> _Activity_
Beginning with the line where "treadmill brands and" appears, set down each line exactly until the records below end, and omit the pictures.

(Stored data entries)
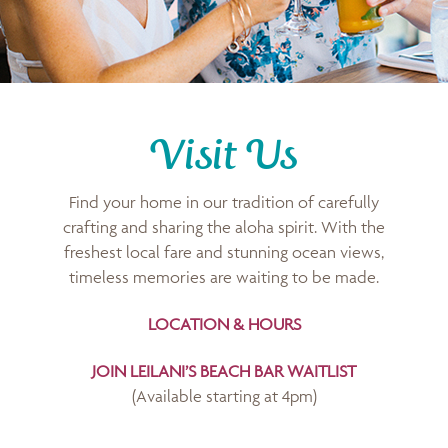
Visit Us
Find your home in our tradition of carefully
crafting and sharing the aloha spirit. With the
freshest local fare and stunning ocean views,
timeless memories are waiting to be made.
LOCATION & HOURS
JOIN LEILANI’S BEACH BAR WAITLIST
(Available starting at 4pm)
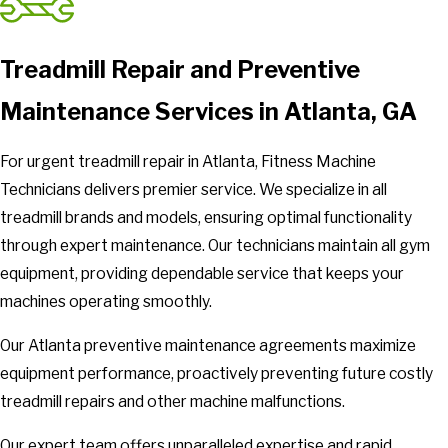
Treadmill Repair and Preventive
Maintenance Services in Atlanta, GA
For urgent treadmill repair in Atlanta, Fitness Machine
Technicians delivers premier service. We specialize in all
treadmill brands and models, ensuring optimal functionality
through expert maintenance. Our technicians maintain all gym
equipment, providing dependable service that keeps your
machines operating smoothly.
Our Atlanta preventive maintenance agreements maximize
equipment performance, proactively preventing future costly
treadmill repairs and other machine malfunctions.
Our expert team offers unparalleled expertise and rapid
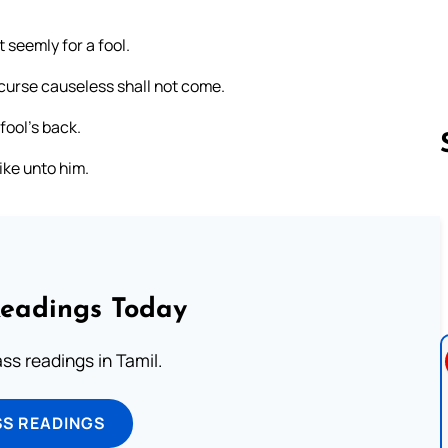
 seemly for a fool.
 curse causeless shall not come.
 fool’s back.
like unto him.
Follow us 
Readings Today
s readings in Tamil.
SS READINGS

> _Final answer_
treadmill brands and models, ensuring optimal functionality
through expert maintenance. Our technicians maintain all gym
equipment, providing dependable service that keeps your
machines operating smoothly.
Our Atlanta preventive maintenance agreements maximize
equipment performance, proactively preventing future costly
treadmill repairs and other machine malfunctions.
Our expert team offers unparalleled expertise and rapid
 seemly for a fool.
 curse causeless shall not come.
 fool’s back.
like unto him.
Follow us 
Readings Today
s readings in Tamil.
SS READINGS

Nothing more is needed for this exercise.